I’m the mom of a 2 1/2 year old. While I’m writing this blog for a wide range of ages and interests, one of my goals is musical education. Rather than the usual selection of SOLAR SYSTEM (we are OBSESSED), he insisted on a video by Prodigies Music Lessons, a YouTube channel. For introducing little kids (here, I’m talking about 5-6 years old and younger) to musical concepts such as the beat and rhythm, a free video such as the following is great. Although the moment was passing (and 2 year olds are notoriously cooperative when you ask them to do something again 😆 ), he was clapping and tapping along.
Parents, it helps if you get excited and be goofy about it with them. Especially for timid kids who aren’t usually dancers, seeing you tap along to the beat and imitate the silly movements can really help them feel more comfortable. And if you don’t want to put your kid in front of a screen, this is a super approachable musical concept to teach your kid, yourself. Some tips: make your thigh tapping a “large” movement (easier for kids to copy and perceive), and keep your rhythms very simple, like in the video.

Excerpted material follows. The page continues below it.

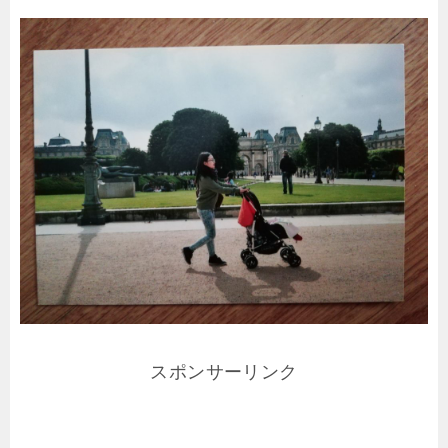
スポンサーリンク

Did your kid like it? Before making the rhythms more complicated, try doing the same basic rhythm and beat activity these ways:

  • Stomp the rhythms
  • Clap them!
  • Speak them: doo doo doo or ta ta ta
  • Jump in place!
  • Harder, but worth it: walk them! This might not happen for a bit for 2-3 year olds, but this process of integrating rhythm into your child’s body is applicable to gross motor skills, keeping a steady beat, and more complicated rhythmic integration, later.

Remember your preschooler’s attention is probably going to be around 2-3 minutes for this, and that’s ok. 2 minutes of rhythm attention, whenever you can fit them in (weekly? daily? whenever!), is a great no-prep game that will prepare your child for music study further on. I switch up what I’m doing every couple of attempts. So 2-3 rounds of thigh slaps, 2-3 stomps, and depending on how the child is doing, maybe add jumps or ‘doo doo dooooooooo.’ Let me know how it goes, and how I can further support you!